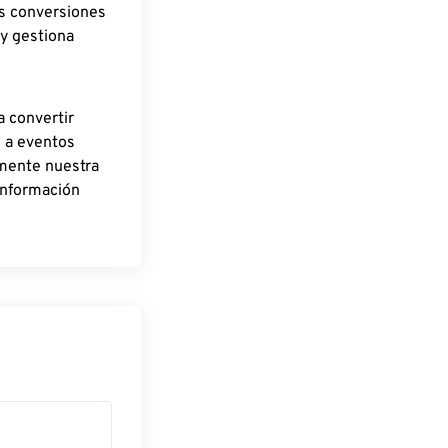
as conversiones
 y gestiona
a convertir
o a eventos
rmente nuestra
información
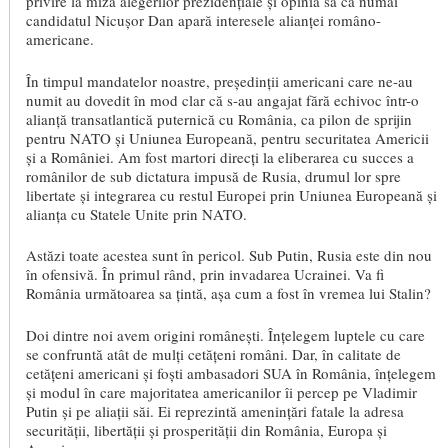
privire la miza alegerilor prezidențiale și opinia sa că numai
candidatul Nicușor Dan apară interesele alianței româno-
americane.
În timpul mandatelor noastre, președinții americani care ne-au
numit au dovedit în mod clar că s-au angajat fără echivoc într-o
alianță transatlantică puternică cu România, ca pilon de sprijin
pentru NATO și Uniunea Europeană, pentru securitatea Americii
și a României. Am fost martori direcți la eliberarea cu succes a
românilor de sub dictatura impusă de Rusia, drumul lor spre
libertate și integrarea cu restul Europei prin Uniunea Europeană și
alianța cu Statele Unite prin NATO.
Astăzi toate acestea sunt în pericol. Sub Putin, Rusia este din nou
în ofensivă. În primul rând, prin invadarea Ucrainei. Va fi
România următoarea sa țintă, așa cum a fost în vremea lui Stalin?
Doi dintre noi avem origini româneşti. Înțelegem luptele cu care
se confruntă atât de mulți cetățeni români. Dar, în calitate de
cetăţeni americani și foști ambasadori SUA în România, înțelegem
și modul în care majoritatea americanilor îi percep pe Vladimir
Putin și pe aliații săi. Ei reprezintă amenințări fatale la adresa
securității, libertății și prosperității din România, Europa și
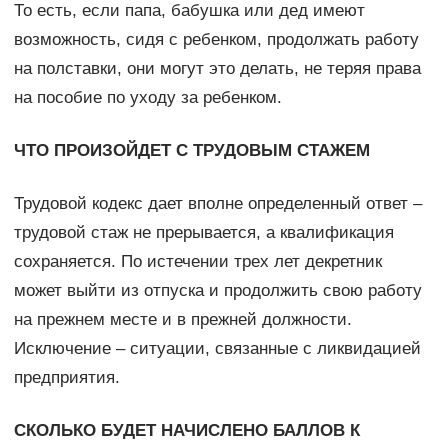
То есть, если папа, бабушка или дед имеют
возможность, сидя с ребенком, продолжать работу
на полставки, они могут это делать, не теряя права
на пособие по уходу за ребенком.
ЧТО ПРОИЗОЙДЕТ С ТРУДОВЫМ СТАЖЕМ
Трудовой кодекс дает вполне определенный ответ –
трудовой стаж не прерывается, а квалификация
сохраняется. По истечении трех лет декретник
может выйти из отпуска и продолжить свою работу
на прежнем месте и в прежней должности.
Исключение – ситуации, связанные с ликвидацией
предприятия.
СКОЛЬКО БУДЕТ НАЧИСЛЕНО БАЛЛОВ К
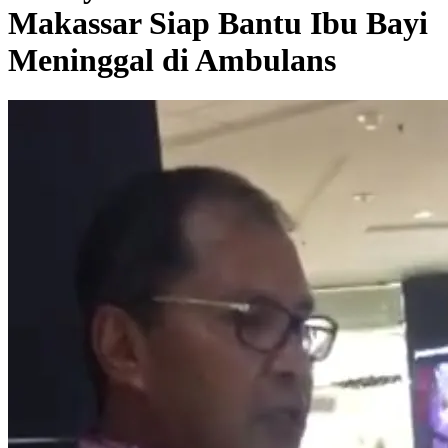
Makassar Siap Bantu Ibu Bayi
Meninggal di Ambulans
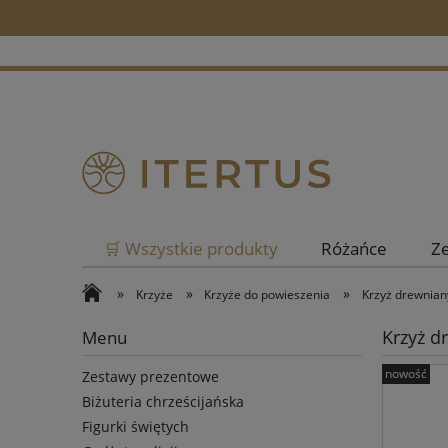
🛒 Wszystkie produkty
Różańce
Z
»
»
»
Krzyże
Krzyże do powieszenia
Krzyż drewniany
Krzyż d
Menu
nowość
Zestawy prezentowe
Biżuteria chrześcijańska
Figurki świętych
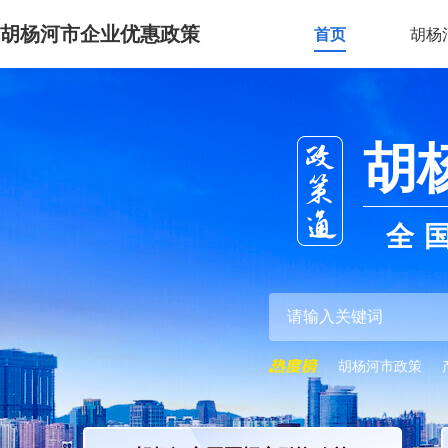
胡杨河市企业优惠政策
首页
胡杨
胡
全
胡杨河市政策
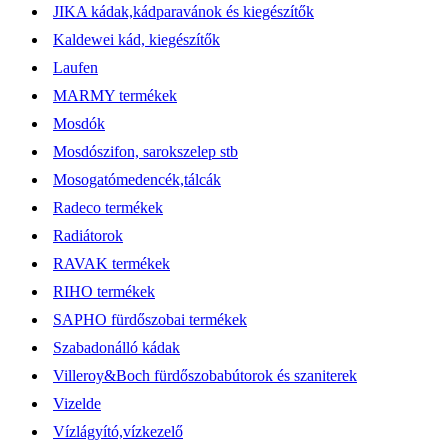
JIKA kádak,kádparavánok és kiegészítők
Kaldewei kád, kiegészítők
Laufen
MARMY termékek
Mosdók
Mosdószifon, sarokszelep stb
Mosogatómedencék,tálcák
Radeco termékek
Radiátorok
RAVAK termékek
RIHO termékek
SAPHO fürdőszobai termékek
Szabadonálló kádak
Villeroy&Boch fürdőszobabútorok és szaniterek
Vizelde
Vízlágyító,vízkezelő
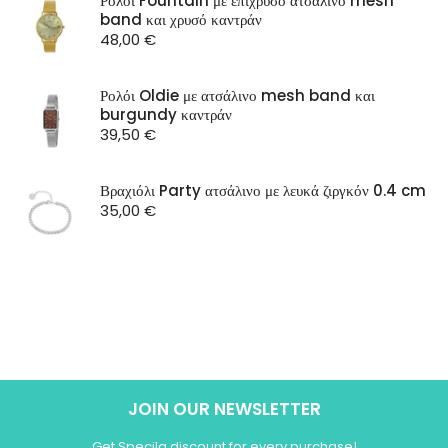
Ρολόι Fountain με επίχρυσο ατσάλινο mesh
band και χρυσό καντράν
48,00
€
Ρολόι Oldie με ατσάλινο mesh band και
burgundy καντράν
39,50
€
Βραχιόλι Party ατσάλινο με λευκά ζιργκόν 0.4 cm
35,00
€
JOIN OUR NEWSLETTER
Get Specila discount for every purchase!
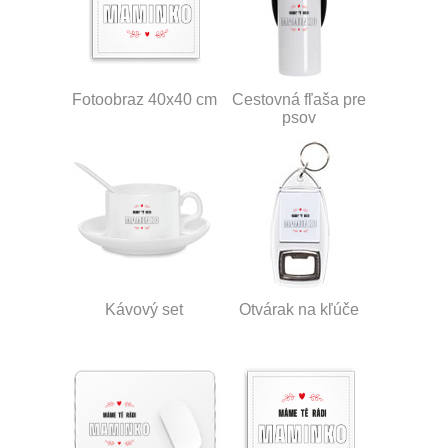
Fotoobraz 40x40 cm
Cestovná fľaša pre
psov
Kávový set
Otvárak na kľúče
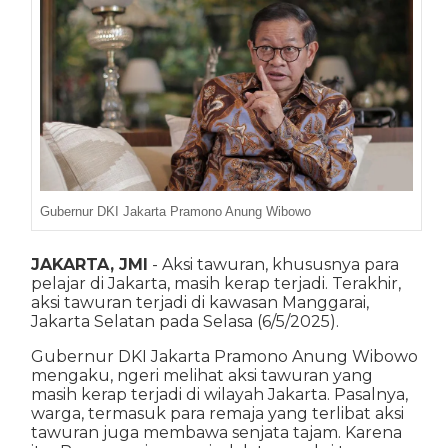
Gubernur DKI Jakarta Pramono Anung Wibowo
JAKARTA, JMI
- Aksi tawuran, khususnya para
pelajar di Jakarta, masih kerap terjadi. Terakhir,
aksi tawuran terjadi di kawasan Manggarai,
Jakarta Selatan pada Selasa (6/5/2025).
Gubernur DKI Jakarta Pramono Anung Wibowo
mengaku, ngeri melihat aksi tawuran yang
masih kerap terjadi di wilayah Jakarta. Pasalnya,
warga, termasuk para remaja yang terlibat aksi
tawuran juga membawa senjata tajam. Karena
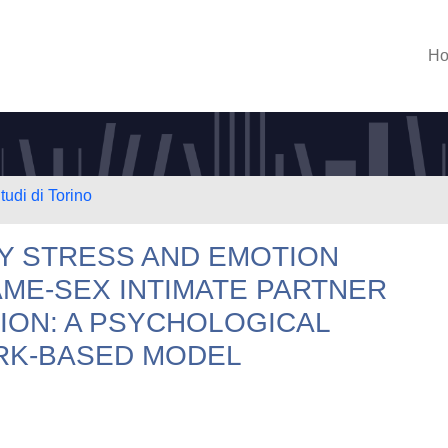
H
tudi di Torino
TY STRESS AND EMOTION
AME-SEX INTIMATE PARTNER
ION: A PSYCHOLOGICAL
RK-BASED MODEL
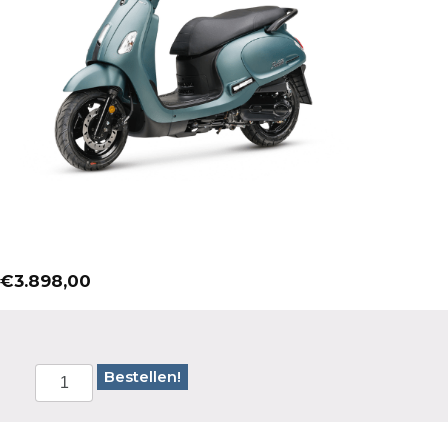
€
3.898,00
Bestellen!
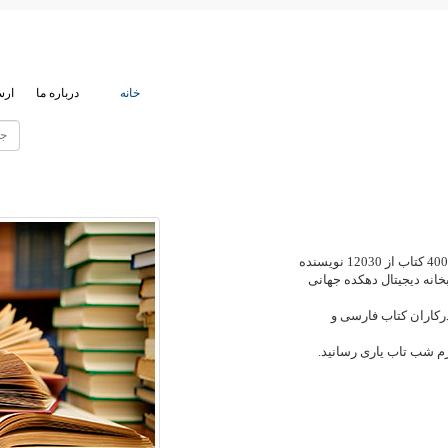
خانه
درباره ما
ارس
کتابخانه کتاب فارسی با عرضه نزدیک به 40000 کتاب از 12030 نویسنده
کتابخانه دیجیتال دهکده جهانی
درکاران کتاب فارسی و
رم شب تاب یاری رسانید.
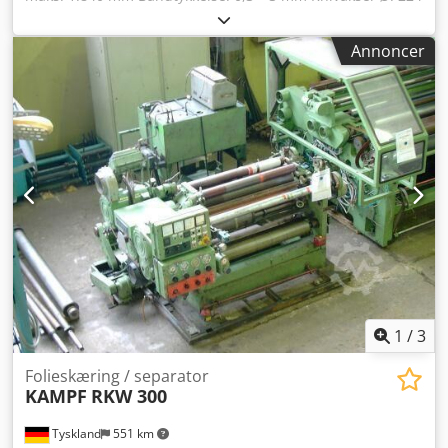
mm Kniv-Ø: 350 mm Dcjdpfx Akog Iih Nswek
Annoncer
1
/
3
Folieskæring / separator
KAMPF
RKW 300
Tyskland
551 km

※ ※ ※

§ Exercise:
Check every line of the records, and copy the ones that hold the word "termékek".

§ Reply to the exercise:
MARMY termékek
Radeco termékek
RAVAK termékek
RIHO termékek
SAPHO fürdőszobai termékek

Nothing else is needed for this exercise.